The book combines sex and political satire – two sensitive subjects that are routinely frowned upon by Communist Party’s censors, but observers say it is for the writer’s sharp barb at corruption and army’s vice that it got axed.

”The sex scenes are not graphic, it is more about where they take place and about the title of the book,” suggested one literary critic.

”Serve the People” is among the most famous of Mao Zedong’s sayings, a phrase he coined in 1944 as a Communist Party credo.

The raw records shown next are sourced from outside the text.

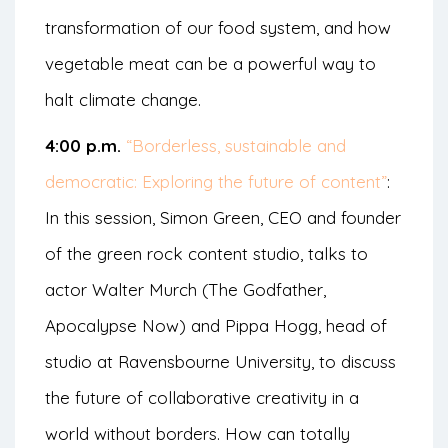
transformation of our food system, and how
vegetable meat can be a powerful way to
halt climate change.
4:00 p.m.
“Borderless, sustainable and
democratic: Exploring the future of content”
:
In this session, Simon Green, CEO and founder
of the green rock content studio, talks to
actor Walter Murch (The Godfather,
Apocalypse Now) and Pippa Hogg, head of
studio at Ravensbourne University, to discuss
the future of collaborative creativity in a
world without borders. How can totally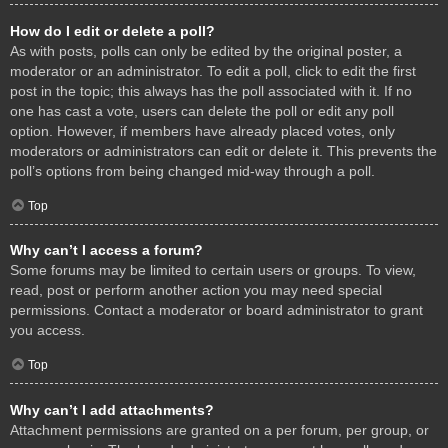
How do I edit or delete a poll?
As with posts, polls can only be edited by the original poster, a
moderator or an administrator. To edit a poll, click to edit the first
post in the topic; this always has the poll associated with it. If no
one has cast a vote, users can delete the poll or edit any poll
option. However, if members have already placed votes, only
moderators or administrators can edit or delete it. This prevents the
poll’s options from being changed mid-way through a poll.
Top
Why can’t I access a forum?
Some forums may be limited to certain users or groups. To view,
read, post or perform another action you may need special
permissions. Contact a moderator or board administrator to grant
you access.
Top
Why can’t I add attachments?
Attachment permissions are granted on a per forum, per group, or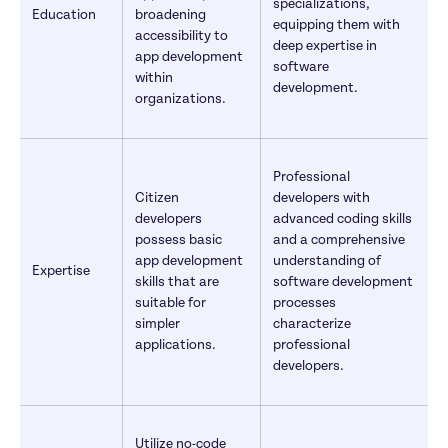
specializations, 
Education
broadening 
equipping them with 
accessibility to 
deep expertise in 
app development 
software 
within 
development.
organizations.
Professional 
Citizen 
developers with 
developers 
advanced coding skills 
possess basic 
and a comprehensive 
app development 
understanding of 
Expertise
skills that are 
software development 
suitable for 
processes 
simpler 
characterize 
applications.
professional 
developers.
Utilize no-code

The slogan, written in Mao’s personal calligraphy, now adorns the red gate of Zhongnanhai leadership compound in Beijing where Communist Party leaders live.

Ironically, books that have fallen victims to the axe of Chinese censors tend to become bestsellers both at home and abroad. Five years ago, censors outlawed female writer Mian Mian’s breakthrough novel ‘Candy’ – a depiction of sex and drugs in Chinese cities, but this did not prevent it becoming an underground hit.

Last year, during the same anxious time before the annual session of Chinese Parliament, censors banned two bestsellers – one dealing with purges of intellectuals during the Communist Party’s anti-rightist campaigns of the 1950s and the other one, a study into the plight of peasants in modern China.

Both books however, can be bought on the streets and continue to be circulated around China via the Internet. Cracking down on web subversion has proven harder than expected and Chinese censors feel compelled pouring millions into perfecting Internet censorship.